Bądź dobry dla siebie
Czas, w którym się w tej chwili znajdujemy, jest niełatwy dla każdego z nas. Wchodząc na media społecznościowe, oglądając TV czy słuchając radia, tematem przewodnim jest obecna sytuacja na Ukrainie.
Co dalej?
Myślę, że wielu z nas zastanawia się nad tym co dalej. Cała ta niepewność powoduje, że popadamy w stany lękowe, czujemy strach.

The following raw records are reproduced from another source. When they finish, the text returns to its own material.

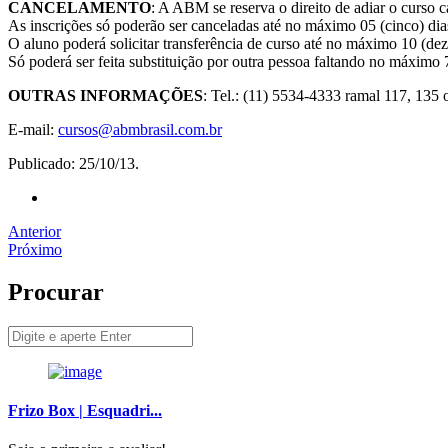
CANCELAMENTO
: A ABM se reserva o direito de adiar o curso 
As inscrições só poderão ser canceladas até no máximo 05 (cinco) dias
O aluno poderá solicitar transferência de curso até no máximo 10 (dez) 
Só poderá ser feita substituição por outra pessoa faltando no máximo 
OUTRAS INFORMAÇÕES
: Tel.: (11) 5534-4333 ramal 117, 135
E-mail:
cursos@abmbrasil.com.br
Publicado: 25/10/13.
Anterior
Próximo
Procurar
Frizo Box | Esquadri...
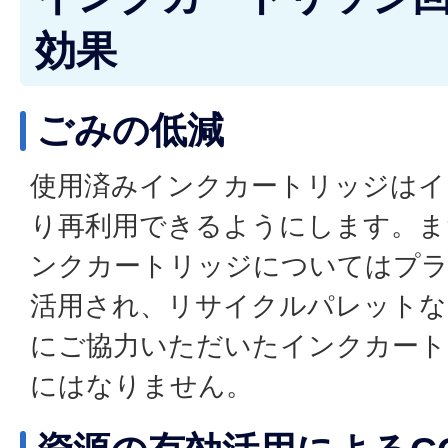
効果
ごみの低減
使用済みインクカートリッジはイ
り再利用できるようにします。ま
ンクカートリッジについてはプ
活用され、リサイクルパレットな
にご協力いただいたインクカート
にはなりません。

Martwimy się o siebie, swoich najbliższych, oraz o najbliższą przyszłość.
Jednak czy negatywnymi myślami jesteśmy w stanie coś zmienić? Myślę, że nie.

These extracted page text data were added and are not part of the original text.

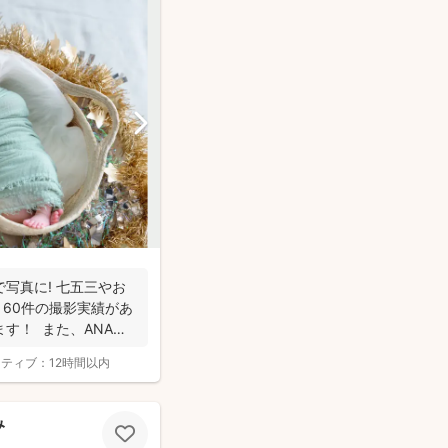
写真に! 七五三やお
：60件の撮影実績があ
す！ また、ANA
クティブ：
12時間以内
み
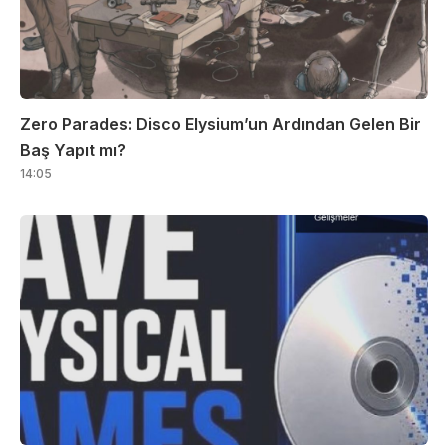
Zero Parades: Disco Elysium’un Ardından Gelen Bir
Baş Yapıt mı?
14:05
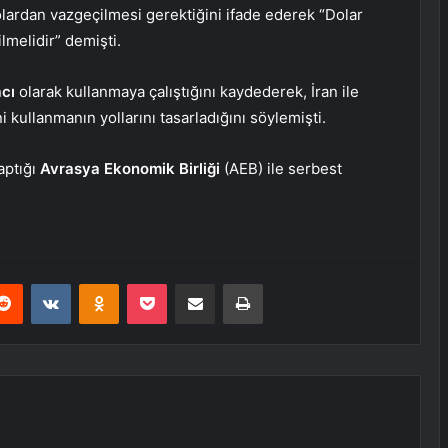
lardan vazgeçilmesi gerektiğini ifade ederek “Dolar
lmelidir” demişti.
acı
olarak kullanmaya çalıştığını kaydederek, İran ile
ni kullanmanın yollarını tasarladığını söylemişti.
aptığı
Avrasya Ekonomik Birliği
(AEB) ile serbest
erest
Reddit
VKontakte
Odnoklassniki
Pocket
E-Posta ile paylaş
Yazdır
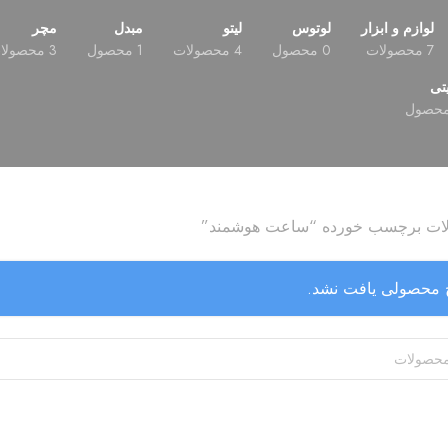
لوازم و ابزار
لوتوس
لیتو
مبدل
مچر
7 محصولات
0 محصول
4 محصولات
1 محصول
3 محصولات
تی
ات برچسب خورده “ساعت هوشمند”
 محصولی یافت نشد.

Kiedyś usłyszałam zdanie, że „Walka powoduje jeszcze więcej walki, a lęk jeszcze więcej lęku." Tak, to prawda. Nasilający się lęk odbiera nam zdolność do patrzenia na daną sytuację racjonalnie, w dużo szerszym aspekcie. Powstaje lęk zbiorowy, który przenosi się na kolejnych i kolejnych ludzi.

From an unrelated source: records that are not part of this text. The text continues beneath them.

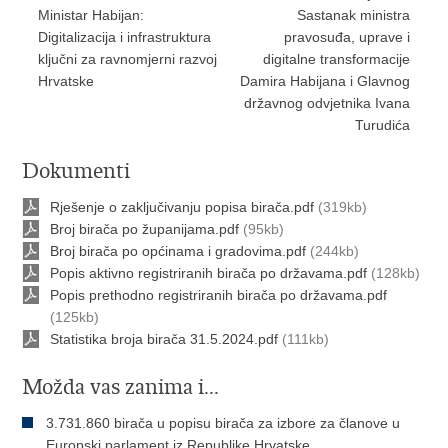
Ministar Habijan:
Sastanak ministra
Digitalizacija i infrastruktura
pravosuđa, uprave i
ključni za ravnomjerni razvoj
digitalne transformacije
Hrvatske
Damira Habijana i Glavnog
državnog odvjetnika Ivana
Turudića
Dokumenti
Rješenje o zaključivanju popisa birača.pdf
(319kb)
Broj birača po županijama.pdf
(95kb)
Broj birača po općinama i gradovima.pdf
(244kb)
Popis aktivno registriranih birača po državama.pdf
(128kb)
Popis prethodno registriranih birača po državama.pdf
(125kb)
Statistika broja birača 31.5.2024.pdf
(111kb)
Možda vas zanima i...
3.731.860 birača u popisu birača za izbore za članove u
Europski parlament iz Republike Hrvatske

Czy w ten sposób jesteśmy w stanie pomóc sobie bądź innym?
Zdecydowanie nie. Dlatego ja staram się znaleźć swój 'złoty środek', żeby nie poddać się panującej histerii, choć jestem świadoma tego, że nie jest to w 100% możliwe.
Co mi pomaga?
Najlepszym sposobem dla mnie jest:
– Medytacja/mantra – ja stosuję ho'oponopono. Oczyszcza mój umysłu, wycisza mnie. Mogę ją stosować gdziekolwiek jestem, nawet jeżdżąc komunikacją miejską.
– Słuchanie muzyki – odwraca moją uwagę od tego, co dzieje się dookoła, poprawia mój nastrój, pozytywne wpływa na moje emocje.
– Spacer – chociażby 20 minut dziennie na świeżym powietrzu obniża poziom stresu i dotlenia organizm.
Trzymajcie się ciepło i dbajcie o siebie!